She can’t. Run, that is, one of the little jokes that director/co-writer Aneesh Chaganty has with the audience in this two-hander about a mother, her wheelchair-using daughter and the young woman’s impending flight from the family home to university.
Another joke is what a great mother Diane (Sarah Paulson) is. She’s home-schooled her daughter Chloe (Kiera Allen), feeds her with vegetables grown (organically, surely) in their very own garden, the better to ensure that Chloe grows up big and strong. Except that isn’t Chloe’s fate. She’s been born with a range of problems – asthma, diabetes, a blood condition and paralysis from the waist down – but she’s a smart and resourceful kid who has risen above the potential handicaps, thanks in no small part to the mother.
Diane isn’t a great mother at all, though, a fact that has already been signalled early on to anyone who’s seen a lot of this sort of thing – no one is this awesome in a movie unless as a signifier that in fact they’re not. Other, actual, signals are also there for all of us to see – Diane seems very keen on intercepting the mailman before he gets to the house, and she’s also started adding a new drug to Chloe’s regimen, which Chaganty’s camera keeps doing close-ups on, a visual klaxon.
I did not mention that the house has terrible mobile phone reception? Or that Chloe seems to have no friends or anyone she can confide in? Or that computer time is strictly rationed by her mother? And that Chloe doesn’t own a tablet or any smart device that connects her up to the world?
They’re not plot holes, just massive conveniences that seem designed to allow the rest of the story to play out unimpeded. Plot holes then. Psychologically it doesn’t really add up either. Imagine you discovered your mother was actually scheming against you, and maybe always had been… that would have some emotional consequences. Chloe doesn’t seem too distressed.
If you can ignore all this side of things, the meta stuff, Chaganty is actually really excellent at stoking tension in individual scenes. Once Chloe has started to suspect that Diane is a bit off – maybe a lot off – it’s down to her to try and tell someone, though being in a wheelchair and being utterly reliant on her mother doesn’t make it easy. But she tries, tries, tries in a series of scenes that are minutely choreographed, tightly crafted exercises in white-knuckle drama.

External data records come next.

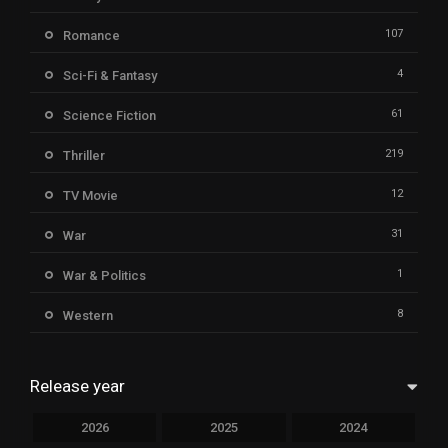
107
Romance
4
Sci-Fi & Fantasy
61
Science Fiction
219
Thriller
12
TV Movie
31
War
1
War & Politics
8
Western
Release year
2026
2025
2024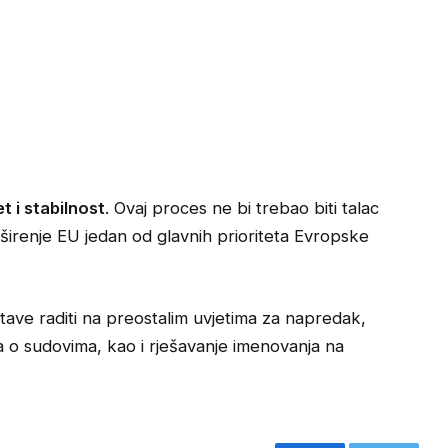
t i stabilnost
. Ovaj proces ne bi trebao biti talac
širenje EU jedan od glavnih prioriteta Evropske
tave raditi na preostalim uvjetima za napredak,
 o sudovima, kao i rješavanje imenovanja na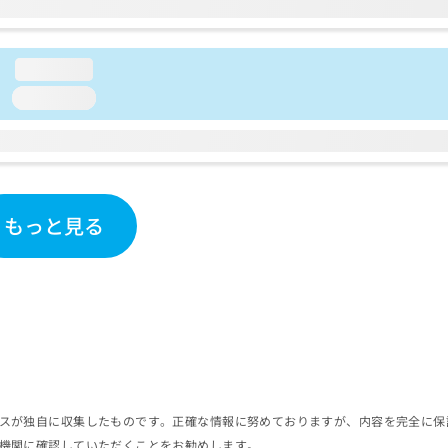
loading...
loading...
もっと見る
スが独自に収集したものです。正確な情報に努めておりますが、内容を完全に保
機関に確認していただくことをお勧めします。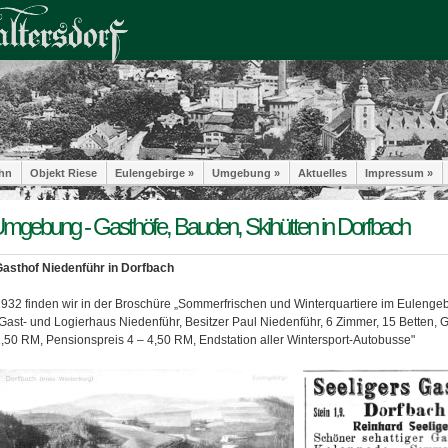
hn
Objekt Riese
Eulengebirge »
Umgebung »
Aktuelles
Impressum »
mgebung - Gasthöfe, Bauden, Skihütten in Dorfbach
asthof Niedenführ in Dorfbach
932 finden wir in der Broschüre „Sommerfrischen und Winterquartiere im Eulenge
Gast- und Logierhaus Niedenführ, Besitzer Paul Niedenführ, 6 Zimmer, 15 Betten, 
,50 RM, Pensionspreis 4 – 4,50 RM, Endstation aller Wintersport-Autobusse"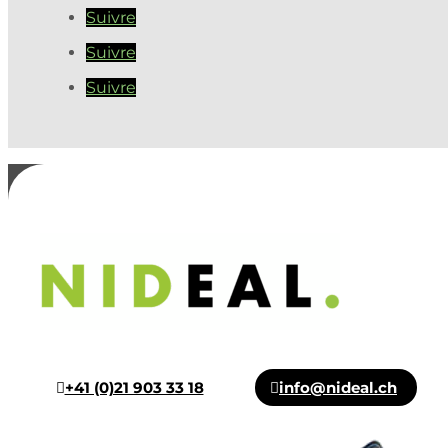
Suivre
Suivre
Suivre
+41 (0)21 903 33 18
info@nideal.ch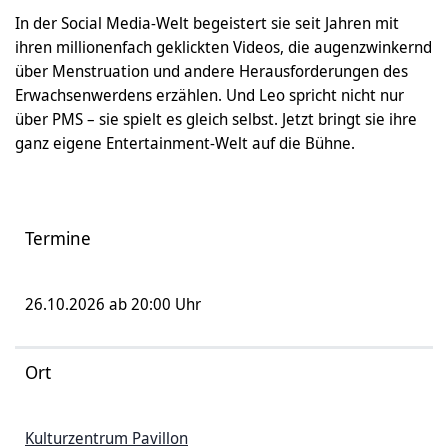
In der Social Media-Welt begeistert sie seit Jahren mit
ihren millionenfach geklickten Videos, die augenzwinkernd
über Menstruation und andere Herausforderungen des
Erwachsenwerdens erzählen. Und Leo spricht nicht nur
über PMS – sie spielt es gleich selbst. Jetzt bringt sie ihre
ganz eigene Entertainment-Welt auf die Bühne.
Termine
26.10.2026 ab 20:00 Uhr
Ort
Kulturzentrum Pavillon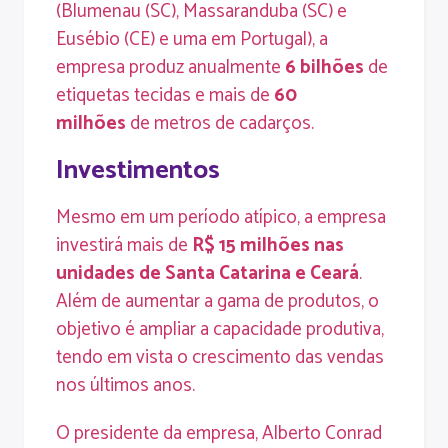
(Blumenau (SC), Massaranduba (SC) e
Eusébio (CE) e uma em Portugal), a
empresa produz anualmente
6 bilhões
de
etiquetas tecidas e mais de
60
milhões
de metros de cadarços.
Investimentos
Mesmo em um período atípico, a empresa
investirá mais de
R$ 15 milhões nas
unidades de Santa Catarina e Ceará
.
Além de aumentar a gama de produtos, o
objetivo é ampliar a capacidade produtiva,
tendo em vista o crescimento das vendas
nos últimos anos.
O presidente da empresa, Alberto Conrad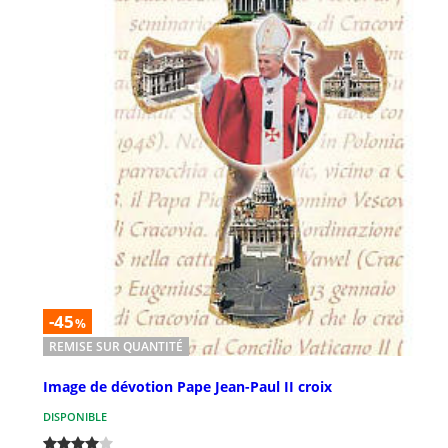
-45
%
REMISE SUR QUANTITÉ
Image de dévotion Pape Jean-Paul II croix
DISPONIBLE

Apart from the mailman (Pat Healy), a pharmacist (Sharon Bajer) and a couple of concerned doctors at one point, this is really all about Diane and Chloe. Sarah Paulson is a genius actor who knows how to be nuanced, though there isn’t much of a call for that here once the cat is out of the bag. By about 50 minutes before the end, both Chloe and the audience fully know what they’re dealing with: extreme bonkers batshit mother syndrome.
Somewhere towards the end we also learn something else about Chloe which is entirely unnecessary for the fluid functioning of the story, but it’s emblematic of what’s going on here, an exercise in excess at its happiest once Paulson has been disencumbered of any need to pretend to be normal. After that, the OMGs just keep on coming.
To be concise, this is not a great film, but it does genuinely have its great moments, and Allen puts on a very convincing display of forcefulness against Paulson, who is not an actor to be trifled with. Enjoy it at home, with a couple of analytical cynical friends of the “what about the…?” school.